> _Exercise_:
The task calls for the lines from the start of the entries below through the line with "First time looking for a Massage Therapist", given again verbatim, with every picture dropped.

Page images and extracted text:
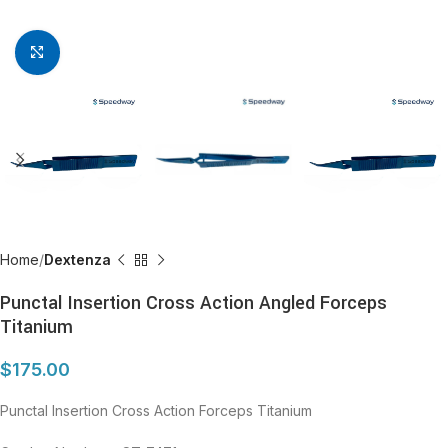
Click to enlarge
Home
Dextenza
Punctal Insertion Cross Action Angled Forceps
Titanium
$
175.00
Punctal Insertion Cross Action Forceps Titanium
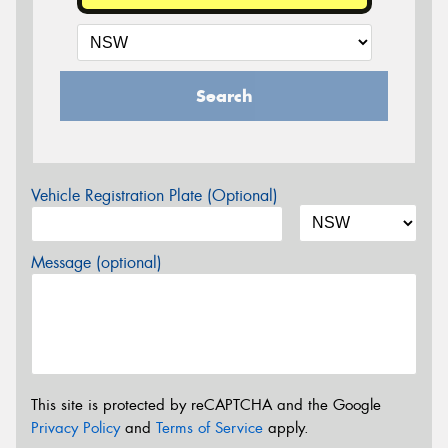
Search
Vehicle Registration Plate (Optional)
Message (optional)
This site is protected by reCAPTCHA and the Google
Privacy Policy
and
Terms of Service
apply.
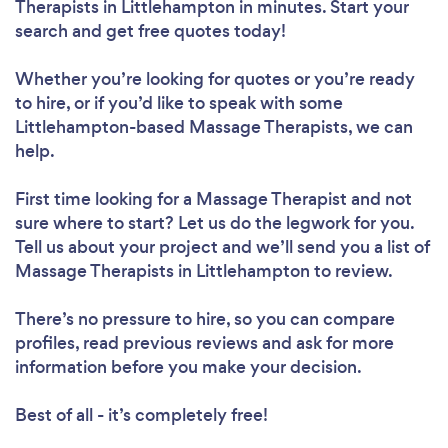
Therapists in Littlehampton in minutes. Start your
search and get free quotes today!
Whether you’re looking for quotes or you’re ready
to hire, or if you’d like to speak with some
Littlehampton-based Massage Therapists, we can
help.
First time looking for a Massage Therapist
and not
sure where to start? Let us do the legwork for you.
Tell us about your project and we’ll send you a list of
Massage Therapists in Littlehampton to review.
There’s no pressure to hire, so you can compare
profiles, read previous reviews and ask for more
information before you make your decision.
Best of all - it’s completely free!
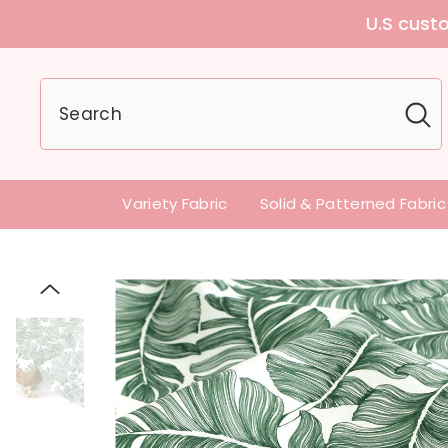
U.S customers can
Variety Fabric
Solid & Patterned Fabric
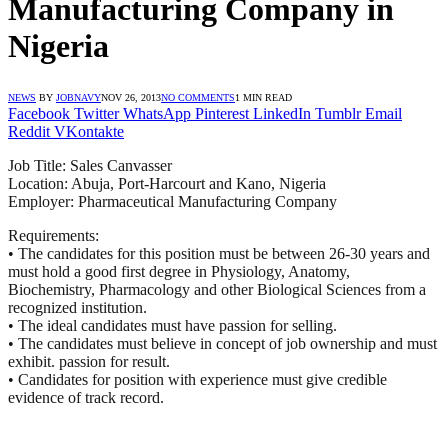
Manufacturing Company in
Nigeria
NEWS
BY
JOBNAVY
NOV 26, 2013
NO COMMENTS
1 MIN READ
Facebook
Twitter
WhatsApp
Pinterest
LinkedIn
Tumblr
Email
Reddit
VKontakte
Job Title: Sales Canvasser
Location: Abuja, Port-Harcourt and Kano, Nigeria
Employer: Pharmaceutical Manufacturing Company
Requirements:
• The candidates for this position must be between 26-30 years and
must hold a good first degree in Physiology, Anatomy,
Biochemistry, Pharmacology and other Biological Sciences from a
recognized institution.
• The ideal candidates must have passion for selling.
• The candidates must believe in concept of job ownership and must
exhibit. passion for result.
• Candidates for position with experience must give credible
evidence of track record.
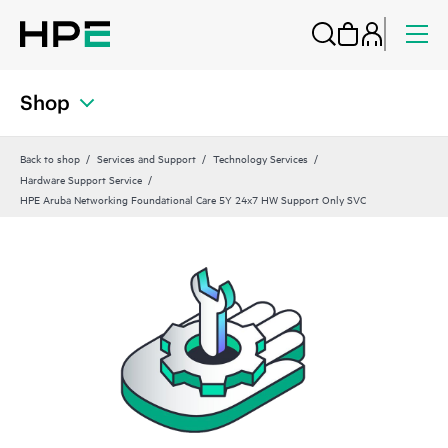
Shop
Back to shop
Services and Support
Technology Services
Hardware Support Service
HPE Aruba Networking Foundational Care 5Y 24x7 HW Support Only SVC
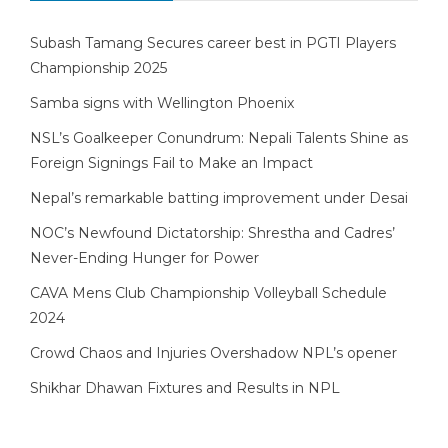
Subash Tamang Secures career best in PGTI Players
Championship 2025
Samba signs with Wellington Phoenix
NSL’s Goalkeeper Conundrum: Nepali Talents Shine as
Foreign Signings Fail to Make an Impact
Nepal’s remarkable batting improvement under Desai
NOC’s Newfound Dictatorship: Shrestha and Cadres’
Never-Ending Hunger for Power
CAVA Mens Club Championship Volleyball Schedule
2024
Crowd Chaos and Injuries Overshadow NPL’s opener
Shikhar Dhawan Fixtures and Results in NPL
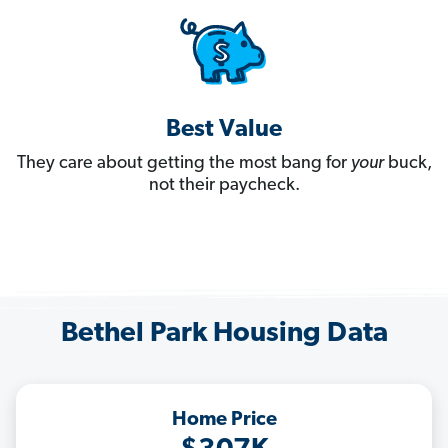
Best Value
They care about getting the most bang for
your
buck,
not their paycheck.
Bethel Park Housing Data
Home Price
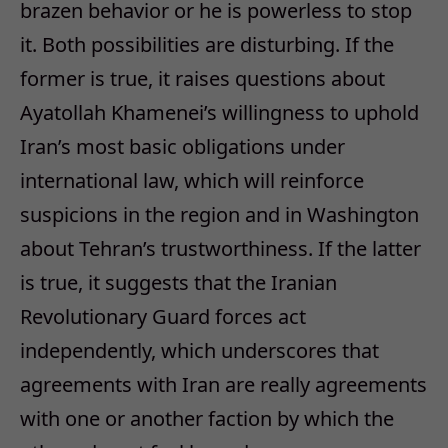
brazen behavior or he is powerless to stop
it. Both possibilities are disturbing. If the
former is true, it raises questions about
Ayatollah Khamenei’s willingness to uphold
Iran’s most basic obligations under
international law, which will reinforce
suspicions in the region and in Washington
about Tehran’s trustworthiness. If the latter
is true, it suggests that the Iranian
Revolutionary Guard forces act
independently, which underscores that
agreements with Iran are really agreements
with one or another faction by which the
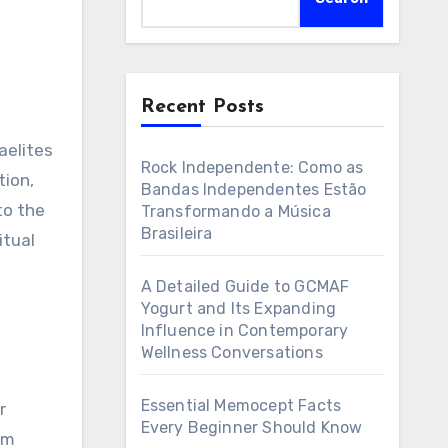
Recent Posts
Rock Independente: Como as
tion,
Bandas Independentes Estão
to the
Transformando a Música
Brasileira
itual
A Detailed Guide to GCMAF
Yogurt and Its Expanding
Influence in Contemporary
Wellness Conversations
Essential Memocept Facts
r
Every Beginner Should Know
om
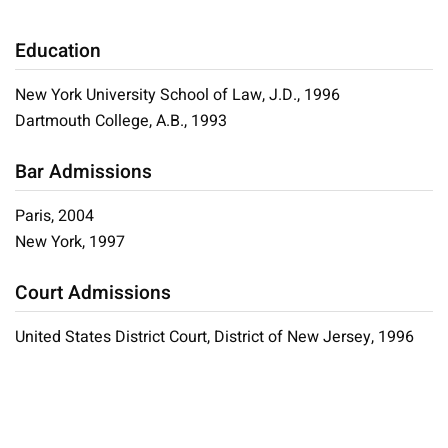
Education
New York University School of Law, J.D., 1996
Dartmouth College, A.B., 1993
Bar Admissions
Paris, 2004
New York, 1997
Court Admissions
United States District Court, District of New Jersey, 1996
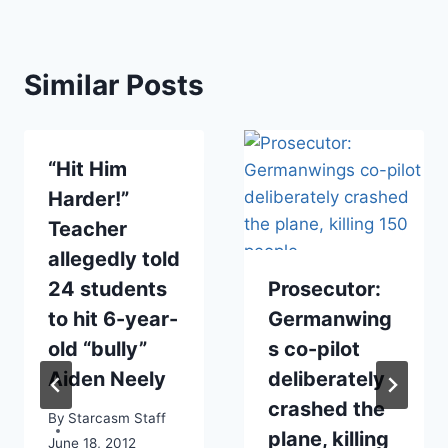
Similar Posts
“Hit Him
Harder!”
Teacher
allegedly told
24 students
Prosecutor:
to hit 6-year-
Germanwing
old “bully”
s co-pilot
Aiden Neely
deliberately
crashed the
By
Starcasm Staff
plane, killing
June 18, 2012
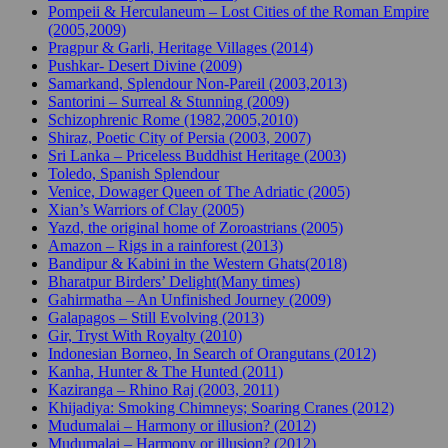
Pompeii & Herculaneum – Lost Cities of the Roman Empire
(2005,2009)
Pragpur & Garli, Heritage Villages (2014)
Pushkar- Desert Divine (2009)
Samarkand, Splendour Non-Pareil (2003,2013)
Santorini – Surreal & Stunning (2009)
Schizophrenic Rome (1982,2005,2010)
Shiraz, Poetic City of Persia (2003, 2007)
Sri Lanka – Priceless Buddhist Heritage (2003)
Toledo, Spanish Splendour
Venice, Dowager Queen of The Adriatic (2005)
Xian’s Warriors of Clay (2005)
Yazd, the original home of Zoroastrians (2005)
Amazon – Rigs in a rainforest (2013)
Bandipur & Kabini in the Western Ghats(2018)
Bharatpur Birders’ Delight(Many times)
Gahirmatha – An Unfinished Journey (2009)
Galapagos – Still Evolving (2013)
Gir, Tryst With Royalty (2010)
Indonesian Borneo, In Search of Orangutans (2012)
Kanha, Hunter & The Hunted (2011)
Kaziranga – Rhino Raj (2003, 2011)
Khijadiya: Smoking Chimneys; Soaring Cranes (2012)
Mudumalai – Harmony or illusion? (2012)
Mudumalai – Harmony or illusion? (2012)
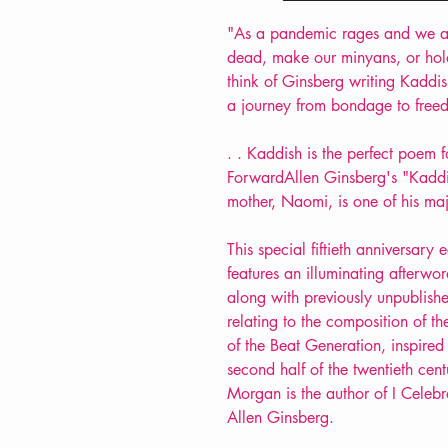
"As a pandemic rages and we ar
dead, make our minyans, or hold
think of Ginsberg writing Kaddish
a journey from bondage to free
. . Kaddish is the perfect poem f
ForwardAllen Ginsberg's "Kaddi
mother, Naomi, is one of his ma
This special fiftieth anniversar
features an illuminating afterw
along with previously unpublish
relating to the composition of t
of the Beat Generation, inspired
second half of the twentieth cen
Morgan is the author of I Celebr
Allen Ginsberg.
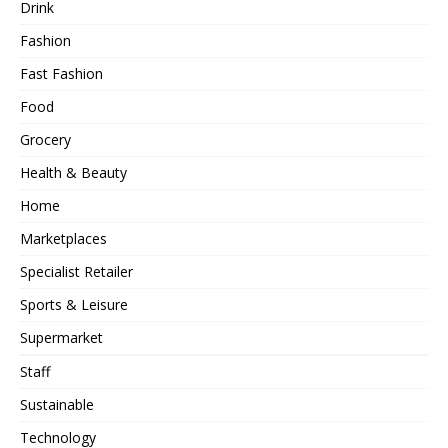
Drink
Fashion
Fast Fashion
Food
Grocery
Health & Beauty
Home
Marketplaces
Specialist Retailer
Sports & Leisure
Supermarket
Staff
Sustainable
Technology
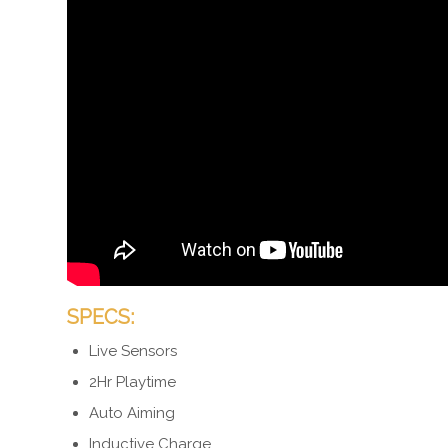
SPECS:
Live Sensors
2Hr Playtime
Auto Aiming
Inductive Charge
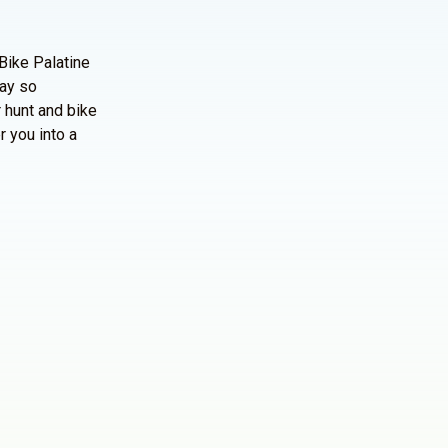
Bike Palatine
way so
 hunt and bike
r you into a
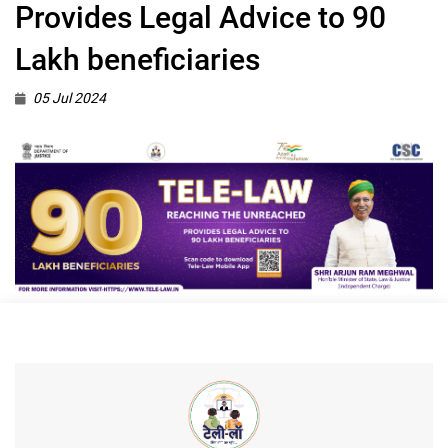
Provides Legal Advice to 90
Lakh beneficiaries
05 Jul 2024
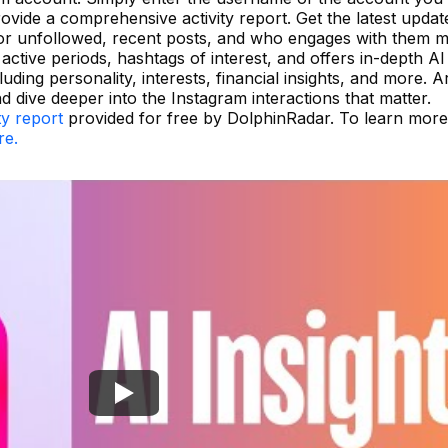
ovide a comprehensive activity report. Get the latest updat
r unfollowed, recent posts, and who engages with them m
active periods, hashtags of interest, and offers in-depth AI
uding personality, interests, financial insights, and more. 
 dive deeper into the Instagram interactions that matter.
ty report
provided for free by DolphinRadar. To learn mor
re.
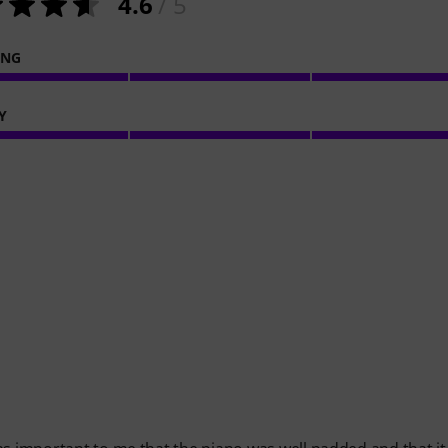
4.6
/ 5
ING
Y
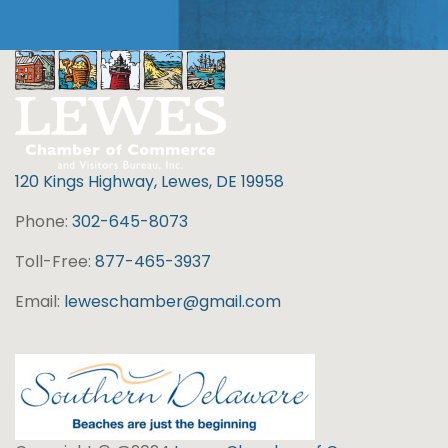
120 Kings Highway, Lewes, DE 19958
Phone:
302-645-8073
Toll-Free:
877-465-3937
Email:
leweschamber@gmail.com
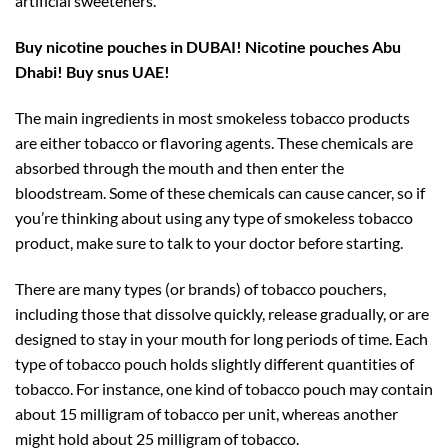
artificial sweeteners.
Buy nicotine pouches in DUBAI!
Nicotine pouches Abu
Dhabi! Buy snus UAE!
The main ingredients in most smokeless tobacco products
are either tobacco or flavoring agents. These chemicals are
absorbed through the mouth and then enter the
bloodstream. Some of these chemicals can cause cancer, so if
you’re thinking about using any type of smokeless tobacco
product, make sure to talk to your doctor before starting.
There are many types (or brands) of tobacco pouchers,
including those that dissolve quickly, release gradually, or are
designed to stay in your mouth for long periods of time. Each
type of tobacco pouch holds slightly different quantities of
tobacco. For instance, one kind of tobacco pouch may contain
about 15 milligram of tobacco per unit, whereas another
might hold about 25 milligram of tobacco.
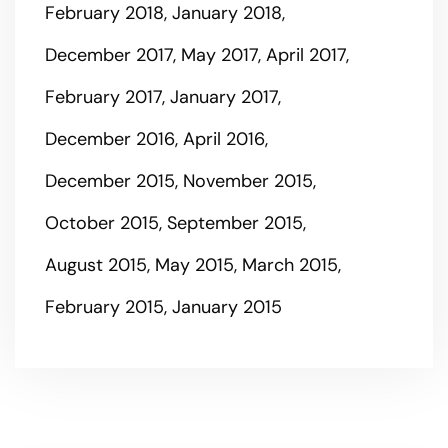
February 2018
January 2018
December 2017
May 2017
April 2017
February 2017
January 2017
December 2016
April 2016
December 2015
November 2015
October 2015
September 2015
August 2015
May 2015
March 2015
February 2015
January 2015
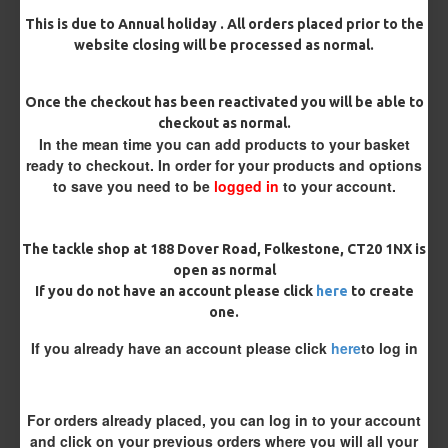
This is due to Annual holiday . All orders placed prior to the
Bait Attachment
website closing will be processed as normal.
Hair ( Standard Length)
Once the checkout has been reactivated you will be able to
Hair (Long / Snowman length)
checkout as normal.
In the mean time you can add products to your basket
ready to checkout. In order for your products and options
Blowback option
to save you need to be
logged in
to your account.
Silicone Tube
Rig Ring
The tackle shop at 188 Dover Road, Folkestone, CT20 1NX is
Rig Material
open as normal
If you do not have an account please click
here
to create
one.
Length
If you already have an account please click
here
to log in
Terminated
For orders already placed, you can log in to your account
and click on your previous orders where you will all your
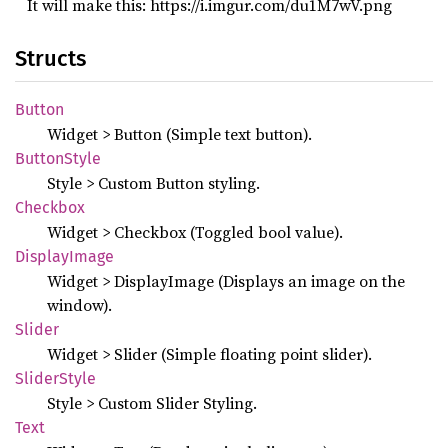
It will make this: https://i.imgur.com/du1M7wV.png
Structs
Button
Widget > Button (Simple text button).
Button
Style
Style > Custom Button styling.
Checkbox
Widget > Checkbox (Toggled bool value).
Display
Image
Widget > DisplayImage (Displays an image on the
window).
Slider
Widget > Slider (Simple floating point slider).
Slider
Style
Style > Custom Slider Styling.
Text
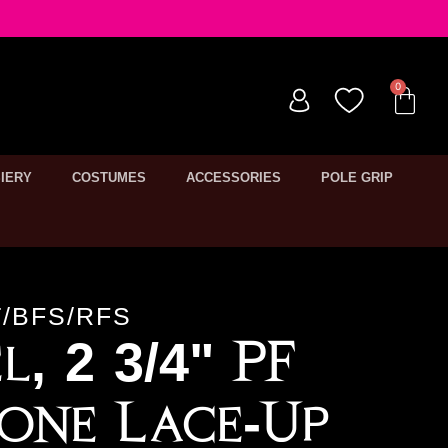
IERY
COSTUMES
ACCESSORIES
POLE GRIP
/BFS/RFS
l, 2 3/4" PF
one Lace-Up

> _Worked solution_:
Click to enlarge
Home
Dextenza
Punctal Insertion Cross Action Angled Forceps
Titanium
$
175.00
Punctal Insertion Cross Action Forceps Titanium
Search
Vehicle Registration Plate (Optional)
Message (optional)
This site is protected by reCAPTCHA and the Google
Privacy Policy
and
Terms of Service
apply.
Therapists in Littlehampton in minutes. Start your
search and get free quotes today!
Whether you’re looking for quotes or you’re ready
to hire, or if you’d like to speak with some
Littlehampton-based Massage Therapists, we can
help.
First time looking for a Massage Therapist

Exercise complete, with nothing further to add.